For over 50 years, AmeriLife has been a leader in the development, marketing and distribution of annuity, life and health insurance solutions for those planning for and living in retirement.
Associates get satisfaction from knowing they provide agents, marketers and carrier partners the support needed to succeed in a rapidly evolving industry.
Job Summary
AmeriLife is a national leader in insurance and financial services. Our AI & Data Science team is small, high-impact, and building a modern AI capability from the ground up on Databricks. You’ll ship production solutions — from predictive forecasting to AI agents — that directly transform how the business operates across our Health and Wealth verticals.Job Description
Why This Role Stands Out
- Databricks-first platform — Lakehouse architecture with Unity Catalog, MLflow, and scalable compute
- Real AI work — design and deploy AI agents, RAG systems, and LLM-powered solutions in production
- End-to-end ownership — from problem framing through deployment and monitoring
- Direct business impact — work with business leaders on high-visibility initiatives
- Shape the future — influence technical direction, tooling, and best practices on a growing team
What You’ll Do
As a Data Scientist on our AI & Data Science team, you will partner with engineering, analytics, and business stakeholders to translate complex problems into scalable, production-ready solutions. Your work will span the full lifecycle — from exploratory analysis through model deployment and ongoing optimization.

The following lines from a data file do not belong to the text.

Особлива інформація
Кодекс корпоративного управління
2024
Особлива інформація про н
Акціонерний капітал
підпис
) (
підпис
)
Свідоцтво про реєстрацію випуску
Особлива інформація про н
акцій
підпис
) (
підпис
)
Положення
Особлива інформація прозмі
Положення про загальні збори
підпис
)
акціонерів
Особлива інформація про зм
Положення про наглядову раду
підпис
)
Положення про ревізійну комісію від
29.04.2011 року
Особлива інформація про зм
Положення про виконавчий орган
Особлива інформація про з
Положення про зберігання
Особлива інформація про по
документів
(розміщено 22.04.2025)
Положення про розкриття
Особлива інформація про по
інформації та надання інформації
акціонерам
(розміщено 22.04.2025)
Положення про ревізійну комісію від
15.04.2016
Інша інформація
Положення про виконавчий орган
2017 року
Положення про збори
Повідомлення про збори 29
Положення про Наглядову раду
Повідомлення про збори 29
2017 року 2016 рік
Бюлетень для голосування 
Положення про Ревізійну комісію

Day-to-day, you will design and build predictive models for forecasting and optimization, develop intelligent automation using AI agents and large language models, engineer features and pipelines on the Databricks Lakehouse platform, and evaluate and iterate on both traditional ML and generative AI solutions to ensure they deliver reliable business value.

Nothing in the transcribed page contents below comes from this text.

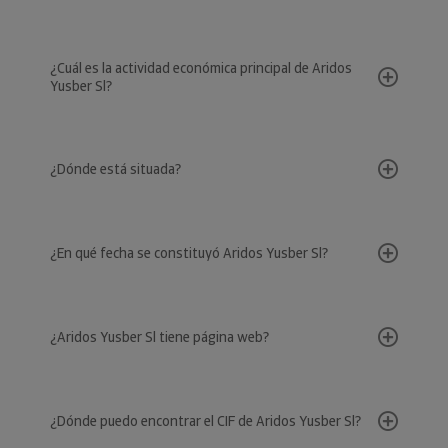
¿Cuál es la actividad económica principal de Aridos
Yusber Sl?
¿Dónde está situada?
¿En qué fecha se constituyó Aridos Yusber Sl?
¿Aridos Yusber Sl tiene página web?
¿Dónde puedo encontrar el CIF de Aridos Yusber Sl?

This role is ideal for someone who thrives at the intersection of rigorous statistical thinking, practical data engineering, and applied AI innovation — and who wants to do that work on a modern platform where their contributions are visible and valued.
Technical Requirements
Statistics & Machine Learning
Required
- Strong foundation in statistical modeling and ML, with experience selecting appropriate approaches for different business problems
- Proven experience building and validating time-series forecasting models in production environments
- Hands-on expertise with ensemble/boosting algorithms (XGBoost, LightGBM) for structured data
- Experience with A/B testing design, hypothesis testing, and rigorous model evaluation techniques
- Comfort working with imperfect, real-world datasets — handling missing data, class imbalance, and feature drift
Preferred
- Unsupervised learning (clustering, anomaly detection), hierarchical/probabilistic forecasting, Bayesian methods, or causal inference
- Experience optimizing models for business ROI; exposure to reinforcement learning or advanced optimization
Databricks Platform & Data Engineering
Required
- Strong Python proficiency for data analysis, modeling, and production development
- Experience with Databricks notebooks, clusters, and workflows for data science and ML
- Working knowledge of PySpark for large-scale data processing and feature engineering
- Advanced SQL skills across Lakehouse architectures; experience with MLflow for experiment tracking and model registry
- Clean, testable code practices with Git-based version control (e.g., Databricks Repos, GitHub)
Preferred
- Unity Catalog, Delta Lake/Delta Live Tables, medallion architecture patterns
- Databricks Feature Store, Model Serving, Workflows orchestration, or data quality frameworks
- Experience designing APIs for model serving; CI/CD for ML workflows
- Databricks Accreditations: Fundamentals
Cloud & Infrastructure
Required
- Hands-on cloud platform experience (Azure preferred; AWS/GCP also valued) with Docker containerization
- Understanding of cloud-native data architectures, distributed processing, and data governance/RBAC
Preferred
- Azure ecosystem experience (Data Factory, Azure AI Services, Azure OpenAI); MLOps practices and model monitoring
- Certification: Azure Fundamentals or AWS Cloud Practicioner
Applied AI & Intelligent Automation
Required
- Hands-on prompt engineering and LLM integration for production use cases
- Experience building or orchestrating AI agents and multi-step workflows (LangChain, LangGraph, or similar)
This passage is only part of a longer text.